Task requirements >> Write out again, exactly, the lines below starting at the one with "Mesa, AZ [Click" and ending at the one with "For 3-24 Months".

Records from a data source:
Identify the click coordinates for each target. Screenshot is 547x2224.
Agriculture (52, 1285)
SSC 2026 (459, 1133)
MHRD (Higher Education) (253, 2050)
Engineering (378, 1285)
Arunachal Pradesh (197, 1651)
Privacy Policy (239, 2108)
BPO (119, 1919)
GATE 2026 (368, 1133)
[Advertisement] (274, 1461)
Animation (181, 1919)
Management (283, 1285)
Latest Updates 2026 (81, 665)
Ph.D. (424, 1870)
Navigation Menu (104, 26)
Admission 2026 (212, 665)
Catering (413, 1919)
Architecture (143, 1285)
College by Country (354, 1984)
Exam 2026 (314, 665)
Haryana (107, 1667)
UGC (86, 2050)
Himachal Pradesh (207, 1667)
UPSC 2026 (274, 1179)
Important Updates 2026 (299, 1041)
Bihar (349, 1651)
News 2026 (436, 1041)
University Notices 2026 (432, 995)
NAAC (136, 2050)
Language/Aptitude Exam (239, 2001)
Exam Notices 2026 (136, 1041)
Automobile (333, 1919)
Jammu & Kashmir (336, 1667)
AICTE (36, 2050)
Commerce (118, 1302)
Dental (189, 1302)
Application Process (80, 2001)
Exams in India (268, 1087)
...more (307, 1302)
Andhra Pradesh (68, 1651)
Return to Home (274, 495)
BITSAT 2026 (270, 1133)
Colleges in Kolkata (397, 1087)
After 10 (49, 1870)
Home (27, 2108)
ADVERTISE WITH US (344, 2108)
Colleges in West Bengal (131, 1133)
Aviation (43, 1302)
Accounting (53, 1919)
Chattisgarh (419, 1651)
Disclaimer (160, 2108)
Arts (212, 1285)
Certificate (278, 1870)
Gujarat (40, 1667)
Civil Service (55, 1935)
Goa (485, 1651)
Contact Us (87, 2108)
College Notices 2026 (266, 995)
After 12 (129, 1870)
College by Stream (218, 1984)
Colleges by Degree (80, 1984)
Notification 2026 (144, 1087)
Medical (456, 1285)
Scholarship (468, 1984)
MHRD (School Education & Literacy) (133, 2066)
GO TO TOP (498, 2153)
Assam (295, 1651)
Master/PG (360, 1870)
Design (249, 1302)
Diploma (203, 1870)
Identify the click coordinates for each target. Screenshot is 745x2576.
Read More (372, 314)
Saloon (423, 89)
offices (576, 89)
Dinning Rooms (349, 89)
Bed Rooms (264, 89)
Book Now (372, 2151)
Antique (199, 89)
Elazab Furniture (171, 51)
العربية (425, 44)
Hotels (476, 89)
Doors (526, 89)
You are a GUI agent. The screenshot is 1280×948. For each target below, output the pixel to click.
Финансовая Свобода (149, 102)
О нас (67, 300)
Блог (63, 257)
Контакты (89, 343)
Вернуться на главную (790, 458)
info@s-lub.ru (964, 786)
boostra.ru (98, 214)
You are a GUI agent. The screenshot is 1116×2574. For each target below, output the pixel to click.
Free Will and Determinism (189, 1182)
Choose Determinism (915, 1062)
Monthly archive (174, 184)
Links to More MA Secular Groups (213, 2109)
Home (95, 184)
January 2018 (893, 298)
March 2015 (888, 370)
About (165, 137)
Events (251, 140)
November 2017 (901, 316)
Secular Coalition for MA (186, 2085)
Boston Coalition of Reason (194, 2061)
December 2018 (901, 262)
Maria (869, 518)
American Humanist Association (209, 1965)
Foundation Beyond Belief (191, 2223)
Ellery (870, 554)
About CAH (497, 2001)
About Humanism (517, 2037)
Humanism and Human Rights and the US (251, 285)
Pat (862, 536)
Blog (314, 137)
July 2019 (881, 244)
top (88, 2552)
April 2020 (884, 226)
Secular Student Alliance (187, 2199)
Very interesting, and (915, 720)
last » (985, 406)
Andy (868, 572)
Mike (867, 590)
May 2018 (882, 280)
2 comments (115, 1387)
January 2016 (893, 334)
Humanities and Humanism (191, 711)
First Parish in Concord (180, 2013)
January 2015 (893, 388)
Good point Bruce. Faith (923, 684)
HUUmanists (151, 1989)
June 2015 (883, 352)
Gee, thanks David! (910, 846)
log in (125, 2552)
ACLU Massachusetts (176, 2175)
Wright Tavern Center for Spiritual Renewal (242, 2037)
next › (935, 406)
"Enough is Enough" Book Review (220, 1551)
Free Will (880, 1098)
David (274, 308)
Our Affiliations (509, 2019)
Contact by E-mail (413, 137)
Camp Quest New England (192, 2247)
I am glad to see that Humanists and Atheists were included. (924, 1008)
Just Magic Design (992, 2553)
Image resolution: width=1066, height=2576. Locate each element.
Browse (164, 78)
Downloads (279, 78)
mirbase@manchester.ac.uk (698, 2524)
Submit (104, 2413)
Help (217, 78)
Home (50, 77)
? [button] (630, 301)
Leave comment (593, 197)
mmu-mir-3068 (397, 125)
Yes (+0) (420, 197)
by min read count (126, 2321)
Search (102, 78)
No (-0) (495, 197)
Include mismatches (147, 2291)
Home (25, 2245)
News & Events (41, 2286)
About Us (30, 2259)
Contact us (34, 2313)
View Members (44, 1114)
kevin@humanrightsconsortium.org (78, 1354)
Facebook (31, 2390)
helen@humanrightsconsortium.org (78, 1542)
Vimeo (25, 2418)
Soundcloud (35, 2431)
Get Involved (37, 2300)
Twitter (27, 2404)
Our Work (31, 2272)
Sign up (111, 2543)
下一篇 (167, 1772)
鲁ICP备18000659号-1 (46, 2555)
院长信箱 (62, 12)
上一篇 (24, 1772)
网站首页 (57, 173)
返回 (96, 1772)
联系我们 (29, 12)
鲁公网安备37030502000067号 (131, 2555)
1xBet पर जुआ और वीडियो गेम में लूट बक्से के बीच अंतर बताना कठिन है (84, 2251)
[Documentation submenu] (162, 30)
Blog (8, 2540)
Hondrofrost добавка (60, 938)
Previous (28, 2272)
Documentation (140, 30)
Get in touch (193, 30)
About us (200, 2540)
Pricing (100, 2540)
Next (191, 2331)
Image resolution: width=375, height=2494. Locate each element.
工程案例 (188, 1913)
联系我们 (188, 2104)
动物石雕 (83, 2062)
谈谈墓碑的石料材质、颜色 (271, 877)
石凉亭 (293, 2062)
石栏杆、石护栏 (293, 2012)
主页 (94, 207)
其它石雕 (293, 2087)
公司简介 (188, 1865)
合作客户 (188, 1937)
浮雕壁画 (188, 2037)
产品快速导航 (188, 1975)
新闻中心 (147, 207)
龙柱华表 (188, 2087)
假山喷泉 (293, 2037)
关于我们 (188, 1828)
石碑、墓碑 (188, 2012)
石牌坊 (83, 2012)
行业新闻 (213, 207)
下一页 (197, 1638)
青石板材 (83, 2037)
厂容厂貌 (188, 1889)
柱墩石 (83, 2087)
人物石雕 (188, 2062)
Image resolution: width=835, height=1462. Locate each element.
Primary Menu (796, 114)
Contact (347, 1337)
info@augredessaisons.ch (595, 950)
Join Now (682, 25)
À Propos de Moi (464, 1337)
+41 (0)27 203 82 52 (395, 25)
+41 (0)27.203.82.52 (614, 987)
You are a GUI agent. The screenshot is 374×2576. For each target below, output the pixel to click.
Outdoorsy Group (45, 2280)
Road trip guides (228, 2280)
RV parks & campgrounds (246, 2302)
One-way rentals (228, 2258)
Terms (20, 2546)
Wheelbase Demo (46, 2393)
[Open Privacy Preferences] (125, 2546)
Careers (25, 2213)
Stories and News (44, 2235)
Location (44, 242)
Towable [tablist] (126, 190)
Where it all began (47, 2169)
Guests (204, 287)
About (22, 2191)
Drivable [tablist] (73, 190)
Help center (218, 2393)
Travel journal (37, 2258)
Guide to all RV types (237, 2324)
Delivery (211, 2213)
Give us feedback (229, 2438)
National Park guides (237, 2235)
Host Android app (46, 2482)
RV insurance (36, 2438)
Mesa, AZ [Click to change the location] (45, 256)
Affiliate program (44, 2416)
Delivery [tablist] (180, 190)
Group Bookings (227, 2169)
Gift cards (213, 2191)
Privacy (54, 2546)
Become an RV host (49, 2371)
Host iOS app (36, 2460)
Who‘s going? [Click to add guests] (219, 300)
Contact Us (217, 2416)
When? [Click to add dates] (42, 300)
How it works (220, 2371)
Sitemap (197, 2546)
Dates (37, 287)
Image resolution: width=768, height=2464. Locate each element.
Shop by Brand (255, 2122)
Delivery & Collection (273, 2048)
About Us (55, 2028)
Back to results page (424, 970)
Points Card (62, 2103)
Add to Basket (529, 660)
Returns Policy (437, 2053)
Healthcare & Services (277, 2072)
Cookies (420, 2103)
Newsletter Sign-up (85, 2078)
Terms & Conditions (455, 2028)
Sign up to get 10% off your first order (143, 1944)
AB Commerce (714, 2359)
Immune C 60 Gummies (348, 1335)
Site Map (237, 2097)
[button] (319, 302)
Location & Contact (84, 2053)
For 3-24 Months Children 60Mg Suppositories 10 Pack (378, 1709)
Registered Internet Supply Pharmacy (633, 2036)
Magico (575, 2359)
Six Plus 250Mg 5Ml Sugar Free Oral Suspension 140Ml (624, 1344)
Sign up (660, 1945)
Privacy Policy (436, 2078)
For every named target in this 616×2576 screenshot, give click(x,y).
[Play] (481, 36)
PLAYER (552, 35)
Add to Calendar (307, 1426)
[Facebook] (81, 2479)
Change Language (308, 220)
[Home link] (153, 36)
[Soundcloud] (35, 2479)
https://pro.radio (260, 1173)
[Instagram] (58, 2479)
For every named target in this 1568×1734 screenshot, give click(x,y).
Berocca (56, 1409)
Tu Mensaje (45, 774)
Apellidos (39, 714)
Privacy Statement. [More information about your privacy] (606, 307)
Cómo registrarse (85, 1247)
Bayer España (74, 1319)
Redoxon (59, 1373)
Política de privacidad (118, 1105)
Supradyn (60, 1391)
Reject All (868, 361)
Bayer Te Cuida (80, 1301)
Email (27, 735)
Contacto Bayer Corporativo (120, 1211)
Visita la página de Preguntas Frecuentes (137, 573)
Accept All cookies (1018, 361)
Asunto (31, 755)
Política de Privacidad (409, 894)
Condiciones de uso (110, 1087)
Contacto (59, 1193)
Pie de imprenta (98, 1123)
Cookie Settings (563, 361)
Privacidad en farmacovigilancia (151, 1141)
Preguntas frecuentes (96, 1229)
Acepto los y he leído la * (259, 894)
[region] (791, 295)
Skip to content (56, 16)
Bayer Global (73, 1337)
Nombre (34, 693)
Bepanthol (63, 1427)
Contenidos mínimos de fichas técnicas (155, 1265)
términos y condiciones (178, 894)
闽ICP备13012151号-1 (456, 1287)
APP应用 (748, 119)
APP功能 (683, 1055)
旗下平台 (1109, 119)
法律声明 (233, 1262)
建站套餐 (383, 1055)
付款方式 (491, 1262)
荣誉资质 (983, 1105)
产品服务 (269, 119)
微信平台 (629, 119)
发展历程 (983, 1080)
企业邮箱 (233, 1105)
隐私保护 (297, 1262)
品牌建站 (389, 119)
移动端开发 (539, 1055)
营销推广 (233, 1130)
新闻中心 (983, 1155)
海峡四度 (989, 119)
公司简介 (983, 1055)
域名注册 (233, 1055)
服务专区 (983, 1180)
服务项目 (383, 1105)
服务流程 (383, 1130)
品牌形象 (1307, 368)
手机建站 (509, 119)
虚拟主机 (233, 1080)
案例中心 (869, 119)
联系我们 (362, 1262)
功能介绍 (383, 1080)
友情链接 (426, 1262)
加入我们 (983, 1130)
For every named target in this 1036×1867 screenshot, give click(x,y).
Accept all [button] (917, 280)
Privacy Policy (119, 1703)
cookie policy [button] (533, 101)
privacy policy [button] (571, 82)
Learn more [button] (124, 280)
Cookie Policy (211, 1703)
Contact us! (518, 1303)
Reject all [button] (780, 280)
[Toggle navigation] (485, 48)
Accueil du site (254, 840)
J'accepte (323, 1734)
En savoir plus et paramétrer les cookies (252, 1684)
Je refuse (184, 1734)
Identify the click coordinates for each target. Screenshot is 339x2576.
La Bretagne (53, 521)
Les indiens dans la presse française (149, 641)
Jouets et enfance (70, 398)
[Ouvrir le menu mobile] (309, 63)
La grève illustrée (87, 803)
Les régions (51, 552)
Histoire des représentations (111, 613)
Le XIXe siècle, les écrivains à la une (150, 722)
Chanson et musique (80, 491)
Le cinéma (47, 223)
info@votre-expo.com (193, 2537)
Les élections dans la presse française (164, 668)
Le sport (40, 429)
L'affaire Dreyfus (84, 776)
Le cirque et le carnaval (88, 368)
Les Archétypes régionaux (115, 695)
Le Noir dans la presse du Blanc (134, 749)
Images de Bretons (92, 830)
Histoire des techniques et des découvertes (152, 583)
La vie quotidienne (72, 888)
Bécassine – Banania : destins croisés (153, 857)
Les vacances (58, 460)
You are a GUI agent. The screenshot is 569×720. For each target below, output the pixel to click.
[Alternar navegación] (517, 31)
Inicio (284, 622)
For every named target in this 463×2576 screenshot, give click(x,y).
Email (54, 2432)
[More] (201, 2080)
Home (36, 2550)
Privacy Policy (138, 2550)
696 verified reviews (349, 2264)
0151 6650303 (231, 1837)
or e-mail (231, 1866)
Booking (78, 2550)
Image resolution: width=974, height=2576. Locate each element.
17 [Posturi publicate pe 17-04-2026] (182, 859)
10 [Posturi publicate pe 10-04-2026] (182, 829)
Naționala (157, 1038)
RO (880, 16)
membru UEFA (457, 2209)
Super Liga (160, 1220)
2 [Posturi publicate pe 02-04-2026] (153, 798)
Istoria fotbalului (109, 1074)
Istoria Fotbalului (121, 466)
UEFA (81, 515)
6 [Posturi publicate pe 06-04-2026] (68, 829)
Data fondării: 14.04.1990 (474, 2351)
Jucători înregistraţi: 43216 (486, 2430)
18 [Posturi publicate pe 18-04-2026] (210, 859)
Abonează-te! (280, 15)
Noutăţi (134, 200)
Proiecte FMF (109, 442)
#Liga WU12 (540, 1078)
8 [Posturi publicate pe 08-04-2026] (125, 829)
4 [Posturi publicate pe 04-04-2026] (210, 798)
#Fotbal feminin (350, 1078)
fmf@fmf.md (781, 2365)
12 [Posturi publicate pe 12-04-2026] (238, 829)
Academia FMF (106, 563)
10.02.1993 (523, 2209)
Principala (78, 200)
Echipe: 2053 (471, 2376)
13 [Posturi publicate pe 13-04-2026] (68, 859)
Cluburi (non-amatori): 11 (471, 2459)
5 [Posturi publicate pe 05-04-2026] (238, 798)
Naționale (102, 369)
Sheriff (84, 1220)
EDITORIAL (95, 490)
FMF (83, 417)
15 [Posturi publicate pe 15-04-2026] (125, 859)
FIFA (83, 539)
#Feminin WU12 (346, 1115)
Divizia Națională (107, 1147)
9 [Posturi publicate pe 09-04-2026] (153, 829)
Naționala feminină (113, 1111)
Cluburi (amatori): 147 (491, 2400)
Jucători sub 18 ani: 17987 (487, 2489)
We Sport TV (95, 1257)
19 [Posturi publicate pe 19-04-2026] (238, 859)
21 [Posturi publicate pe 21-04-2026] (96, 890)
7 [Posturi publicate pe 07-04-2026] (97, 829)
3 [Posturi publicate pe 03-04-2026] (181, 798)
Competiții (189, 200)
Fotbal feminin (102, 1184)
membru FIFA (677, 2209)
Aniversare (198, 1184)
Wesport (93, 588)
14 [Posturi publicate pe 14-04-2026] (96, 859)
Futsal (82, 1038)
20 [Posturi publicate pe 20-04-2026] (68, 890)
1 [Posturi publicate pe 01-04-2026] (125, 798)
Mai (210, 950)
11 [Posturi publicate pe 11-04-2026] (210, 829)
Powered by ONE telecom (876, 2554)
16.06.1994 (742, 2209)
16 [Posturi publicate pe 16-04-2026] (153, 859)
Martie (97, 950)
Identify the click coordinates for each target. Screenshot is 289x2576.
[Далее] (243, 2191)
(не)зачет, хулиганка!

Solution >>
Mesa, AZ [Click to change the location] (45, 256)
Affiliate program (44, 2416)
Delivery [tablist] (180, 190)
Group Bookings (227, 2169)
Gift cards (213, 2191)
Privacy (54, 2546)
Become an RV host (49, 2371)
Host iOS app (36, 2460)
Who‘s going? [Click to add guests] (219, 300)
Contact Us (217, 2416)
When? [Click to add dates] (42, 300)
How it works (220, 2371)
Sitemap (197, 2546)
Dates (37, 287)
Image resolution: width=768, height=2464. Locate each element.
Shop by Brand (255, 2122)
Delivery & Collection (273, 2048)
About Us (55, 2028)
Back to results page (424, 970)
Points Card (62, 2103)
Add to Basket (529, 660)
Returns Policy (437, 2053)
Healthcare & Services (277, 2072)
Cookies (420, 2103)
Newsletter Sign-up (85, 2078)
Terms & Conditions (455, 2028)
Sign up to get 10% off your first order (143, 1944)
AB Commerce (714, 2359)
Immune C 60 Gummies (348, 1335)
Site Map (237, 2097)
[button] (319, 302)
Location & Contact (84, 2053)
For 3-24 Months Children 60Mg Suppositories 10 Pack (378, 1709)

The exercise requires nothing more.